For the data that follows, return each line unchanged and drop the pictures.

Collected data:
════════════════════

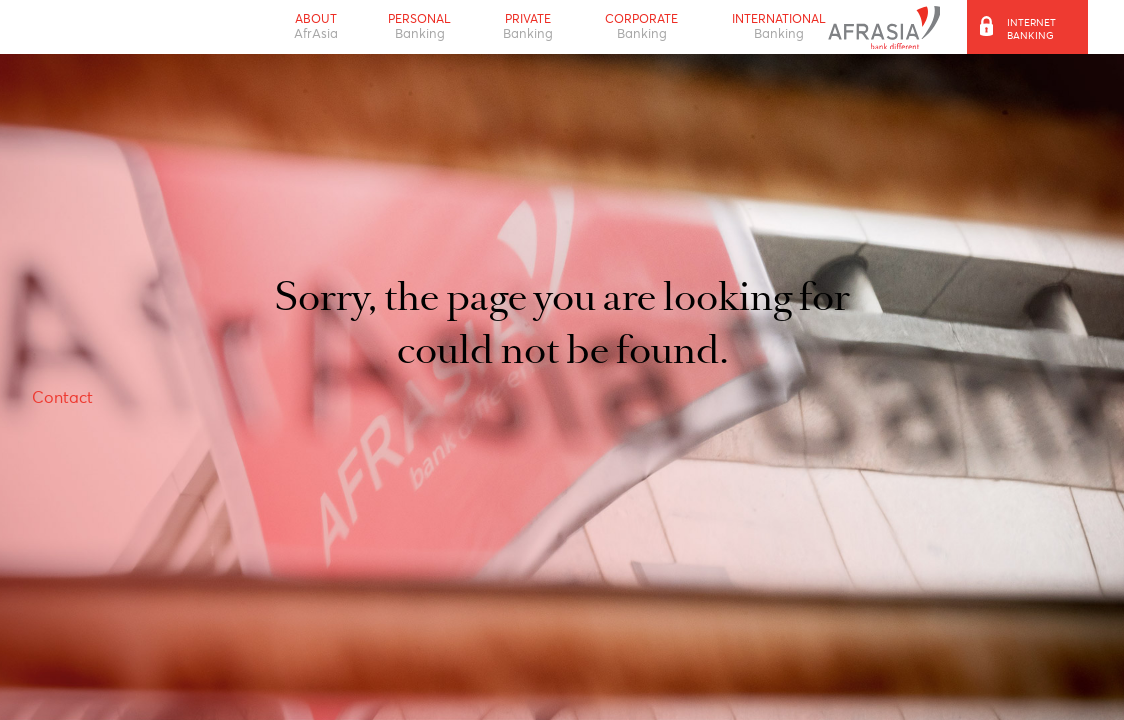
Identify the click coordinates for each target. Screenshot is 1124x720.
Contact (62, 397)
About (316, 26)
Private (528, 26)
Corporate (641, 26)
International (779, 26)
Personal (419, 26)
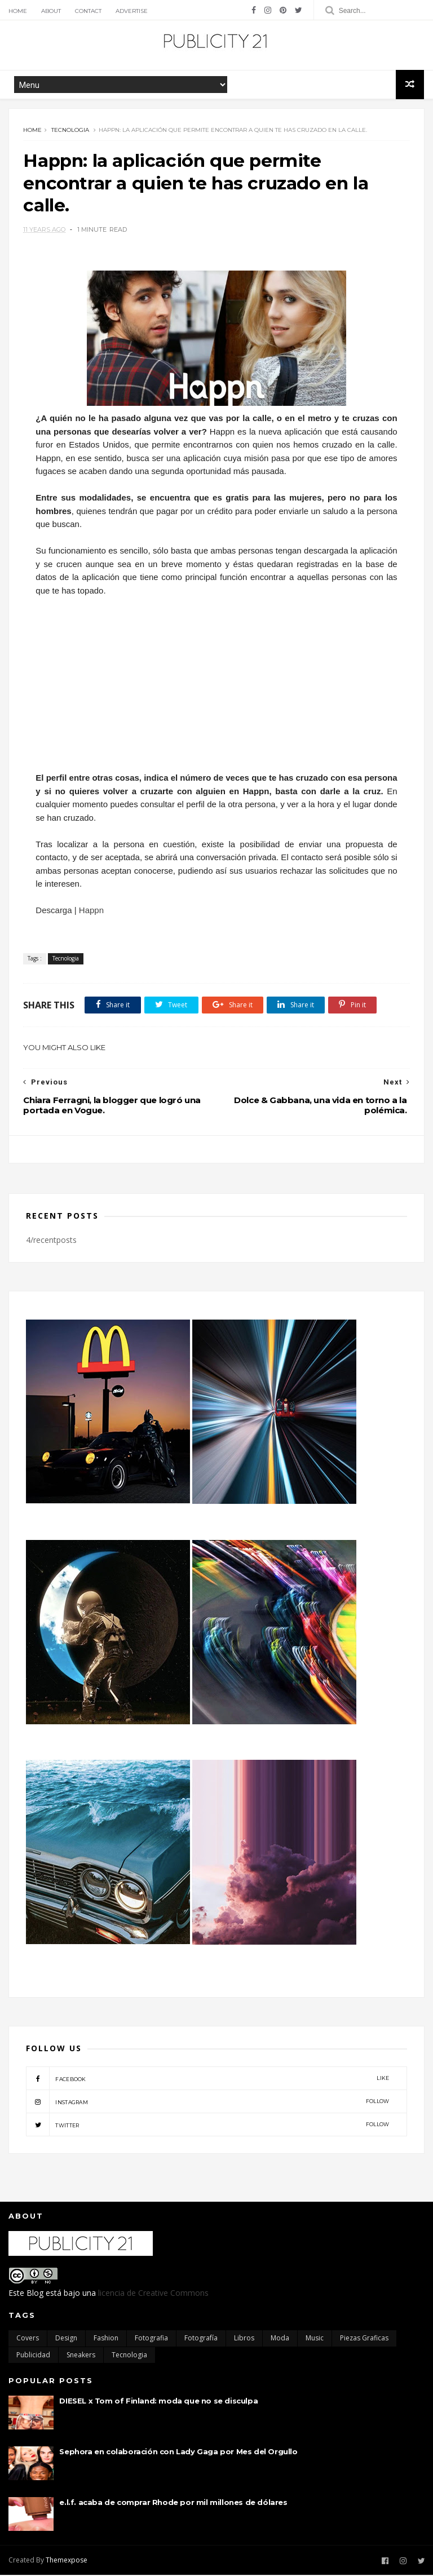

════════════════════

Written response »
Identify the click coordinates for each target. Screenshot is 1124x720.
Contact (62, 397)
About (316, 26)
Private (528, 26)
Corporate (641, 26)
International (779, 26)
Personal (419, 26)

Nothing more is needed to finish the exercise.